The Doctoral Theses collection contains digital copies of AUT doctoral theses deposited with the Library since 2004 and made available open access. All theses for doctorates awarded from 2007 onwards are required to be deposited in Tuwhera Open Theses unless subject to an embargo.
For theses submitted prior to 2007, open access was not mandatory, so only those theses for which the author has given consent are available in Tuwhera Open Theses. Where consent for open access has not been provided, the thesis is usually recorded in the AUT Library catalogue where the full text, if available, may be accessed with an AUT password. Other people should request an Interlibrary Loan through their library.
Browsing Doctoral Theses by Subject "3D printing medicine"

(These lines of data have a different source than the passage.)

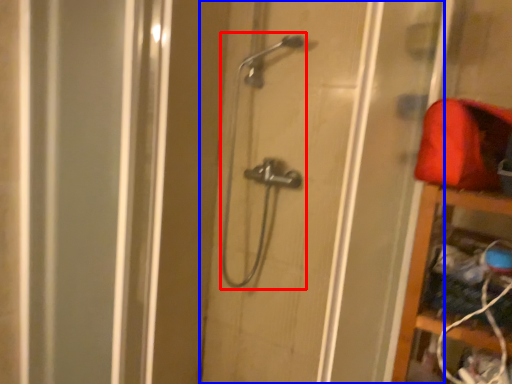 Question: Which object appears farthest to the camera in this image, shower (highlighted by a red box) or door (highlighted by a blue box)?

Choices:
 (A) shower
 (B) door

Answer: (A) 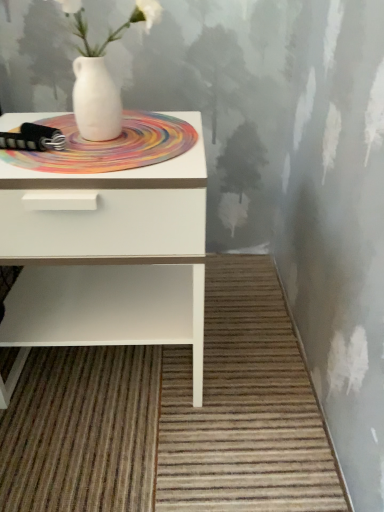 Question: Is white glossy nightstand at left a part of white matte vase at upper center?

Choices:
 (A) yes
 (B) no

Answer: (B)

Question: Are white matte vase at upper center and white glossy nightstand at left located far from each other?

Choices:
 (A) no
 (B) yes

Answer: (A)

Question: Is white matte vase at upper center smaller than white glossy nightstand at left?

Choices:
 (A) no
 (B) yes

Answer: (B)

Question: Does white matte vase at upper center come behind white glossy nightstand at left?

Choices:
 (A) no
 (B) yes

Answer: (A)

Question: From a real-world perspective, is white matte vase at upper center under white glossy nightstand at left?

Choices:
 (A) yes
 (B) no

Answer: (B)

Question: Considering the relative sizes of white matte vase at upper center and white glossy nightstand at left in the image provided, is white matte vase at upper center wider than white glossy nightstand at left?

Choices:
 (A) no
 (B) yes

Answer: (A)

Question: Is multicolored woven mat at center further to camera compared to white glossy nightstand at left?

Choices:
 (A) no
 (B) yes

Answer: (B)

Question: Does multicolored woven mat at center have a greater width compared to white glossy nightstand at left?

Choices:
 (A) no
 (B) yes

Answer: (A)

Question: Is multicolored woven mat at center smaller than white glossy nightstand at left?

Choices:
 (A) no
 (B) yes

Answer: (B)

Question: Is multicolored woven mat at center not close to white glossy nightstand at left?

Choices:
 (A) no
 (B) yes

Answer: (A)

Question: Is multicolored woven mat at center at the right side of white glossy nightstand at left?

Choices:
 (A) yes
 (B) no

Answer: (A)

Question: Does multicolored woven mat at center have a larger size compared to white glossy nightstand at left?

Choices:
 (A) yes
 (B) no

Answer: (B)

Question: Is the depth of white matte vase at upper center less than that of multicolored woven mat at center?

Choices:
 (A) yes
 (B) no

Answer: (A) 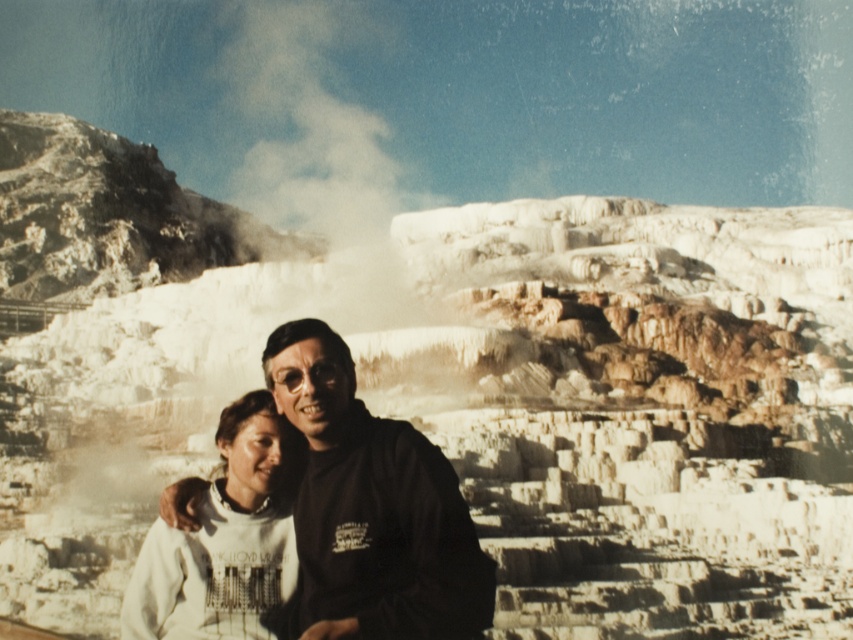 You are a photographer trying to capture both the white matte sweatshirt at center and the white fleece sweatshirt at center in a single shot. Since they are both at the center, how can you adjust your camera angle to ensure both are clearly visible?

Since the white matte sweatshirt at center is larger in size than the white fleece sweatshirt at center, you can zoom out slightly to include more of the background, allowing both sweatshirts to be visible without one overpowering the other.

Based on the photo, you are a photographer trying to capture the two people in the scene. The subjects are wearing a white matte sweatshirt at center and a white fleece sweatshirt at center. Which one is on the right side when viewed from the photographer perspective?

The white matte sweatshirt at center is positioned on the right side of the white fleece sweatshirt at center. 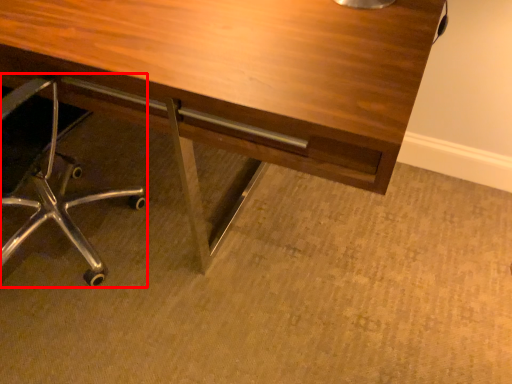 Question: In this image, where is chair (annotated by the red box) located relative to desk?

Choices:
 (A) right
 (B) left

Answer: (B) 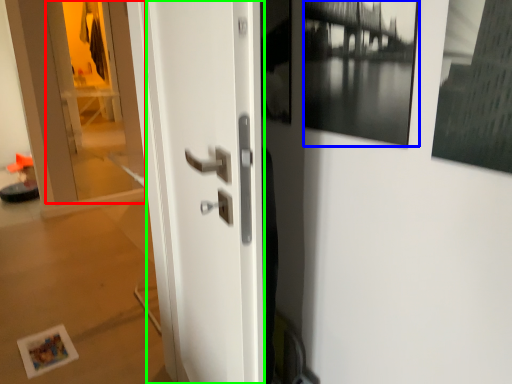 Question: Based on their relative distances, which object is nearer to glass door (highlighted by a red box)? Choose from picture frame (highlighted by a blue box) and door (highlighted by a green box).

Choices:
 (A) picture frame
 (B) door

Answer: (B) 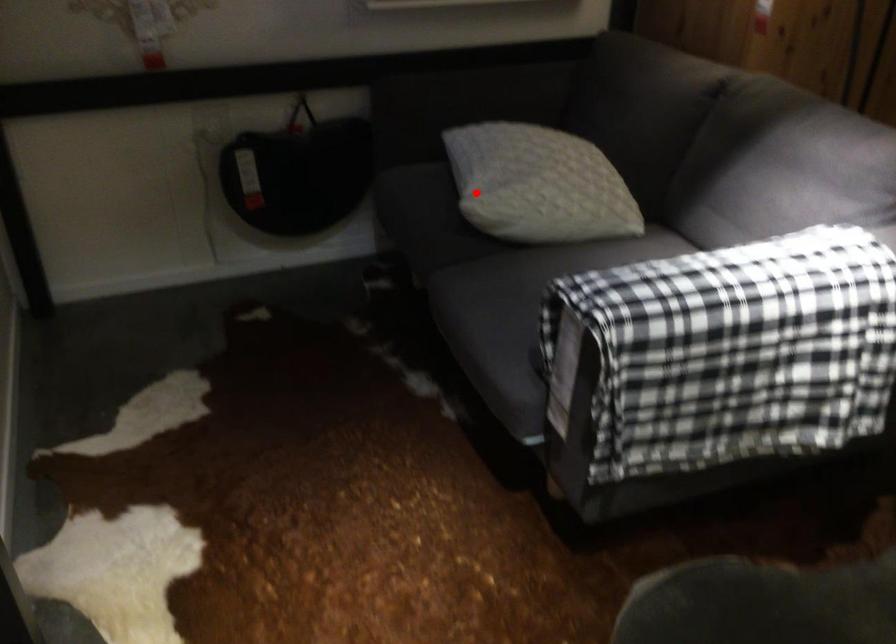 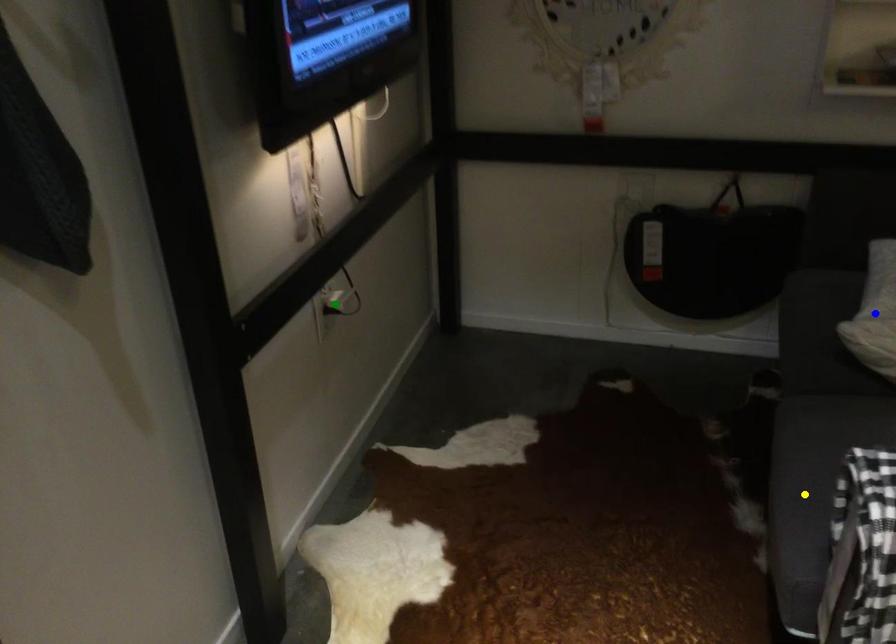 Question: I am providing you with two images of the same scene from different viewpoints. A red point is marked on the first image. You are given multiple points on the second image. Can you choose the point in image 2 that corresponds to the point in image 1?

Choices:
 (A) yellow point
 (B) green point
 (C) blue point

Answer: (C) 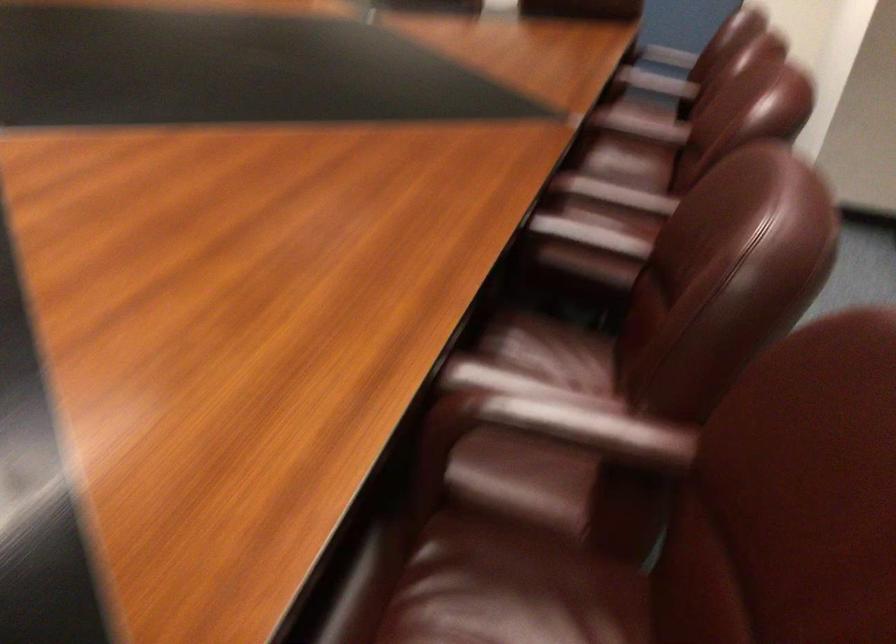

(Auckland University of Technology, 2019) Long, Jingjunjiao
Overpopulation of wildlife, especially in pest-prone territories, is a major ecological problem. Culling is the most effective population control approach but drug-induced contraception is also common for protected species. The administration of contraception in the wild has been restricted to conventional methods such as surgery which require capturing and handling often large numbers of incorporative or dangerous animals. This thesis proposed a new approach for wildlife contraception by utilising three-dimensional (3D) printing technology to fabricate a novel ballistic drug delivery system (BDDS) capable of remotely administering contraceptives amongst any other required drug(s).

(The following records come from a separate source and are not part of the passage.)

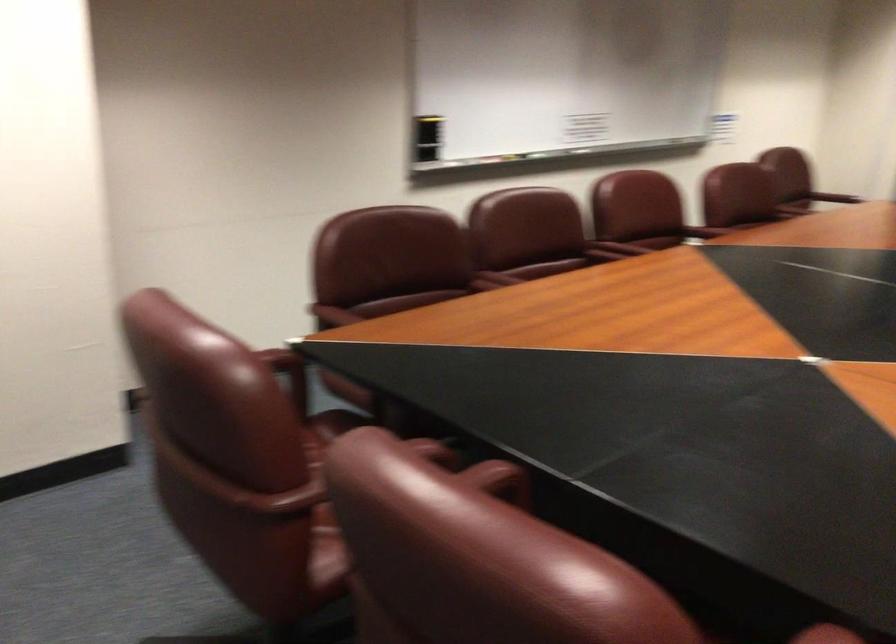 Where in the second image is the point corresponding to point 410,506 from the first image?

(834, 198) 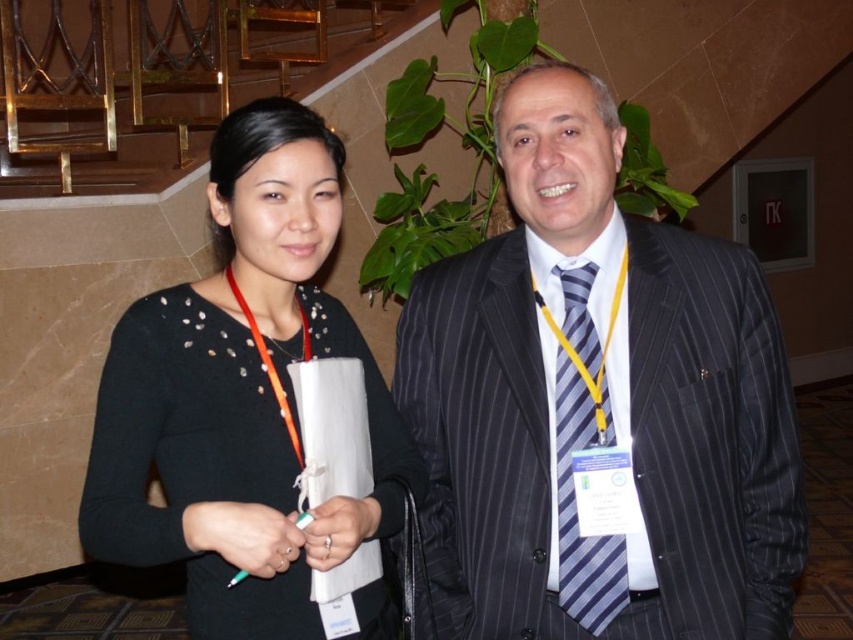 In the image, you see a striped fabric suit at center and a blue striped tie at center. Which one is located more to the left?

The striped fabric suit at center is positioned on the left side of blue striped tie at center, so the striped fabric suit at center is more to the left.

You are standing in the middle of the room and see the point marked at coordinates (598, 404). What object is located at that point?

The point at coordinates (598, 404) corresponds to the striped fabric suit at center. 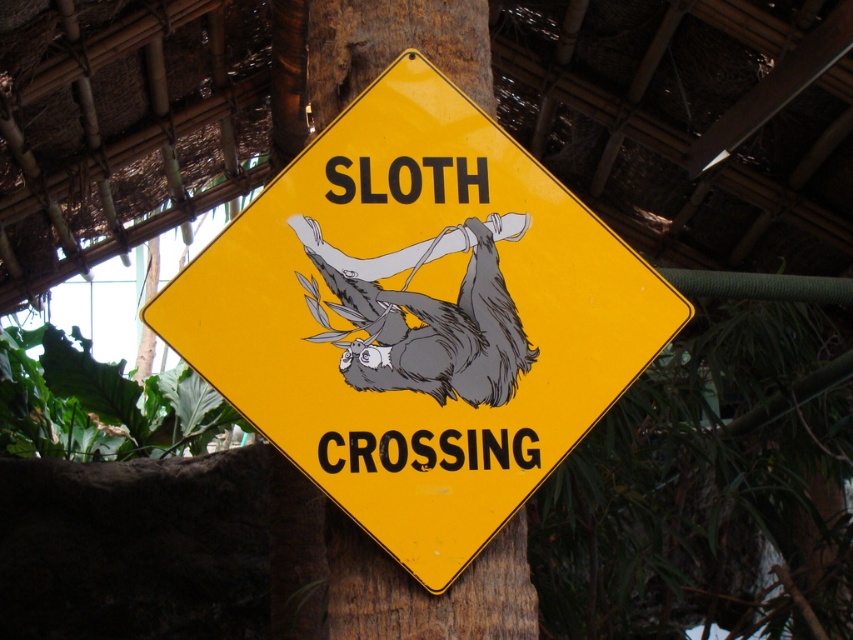 You are a delivery drone that needs to deliver a package to a location marked by the yellow matte sign at center. However, there is a gray matte sloth at center in the way. Given that your drone has a minimum safe distance requirement of 2 inches to avoid collisions, can you safely land at the sign without hitting the sloth?

The yellow matte sign at center is 2.10 inches from the gray matte sloth at center. Since the minimum safe distance required is 2 inches, the drone can safely land at the sign as the distance is sufficient to avoid collision with the sloth.

You are a driver approaching a road with a yellow matte sign at center and a gray matte sloth at center. Which object would you need to look up to see first as you drive towards them?

The yellow matte sign at center is bigger than the gray matte sloth at center, so you would see the yellow matte sign at center first as it is larger and more prominent in your line of sight.

You are driving a car and see the yellow matte sign at center and the gray matte sloth at center. Which object is closer to you?

The yellow matte sign at center is closer to you because it is in front of the gray matte sloth at center.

A literature review was conducted focusing on the use and application of fused deposition modelling (FDM) method of 3D printing in drug delivery (Chapter 2). In chapter 3, A ballistic projectile for short-term (seasonal) progesterone (P4)-induced contraception was developed using FDM. A sustained drug release (over five months) was achieved with the projectile providing sufficient kinetic energy to penetrate thin and medium-thickness skins. Subsequently, this projectile was modified to a multi-compartment model capable of loading and delivering multiple drugs, including anti-inflammatory dexamethasone (DEX), local anaesthetic lidocaine hydrochloride (LDC) and contraceptive levonorgestrel (LNG). The drug formulations were independently developed in the following chapters: DEX was formulated in poly (vinyl alcohol) (PVA) hydrogels, and a sustained release was achieved over one month (Chapter 4), LDC was incorporated with chitosan-pectin (CS-PEC) hydrogel and manufactured as a customised 3D printed wound dressing that released LDC in 5h (Chapter 5), LNG was incorporated within a combined system of CS microspheres and PVA hydrogels, achieving controlled release for over two years (Chapter 6). The above formulations, can be easily incorporated into a multiple-compartment projectile as a BDDS or could be used individually for other clinical applications. The new knowledge created by this thesis provide new insights into ballistic delivery to wildlife, and make a major contribution to advance the application of 3D printing technology in drug delivery.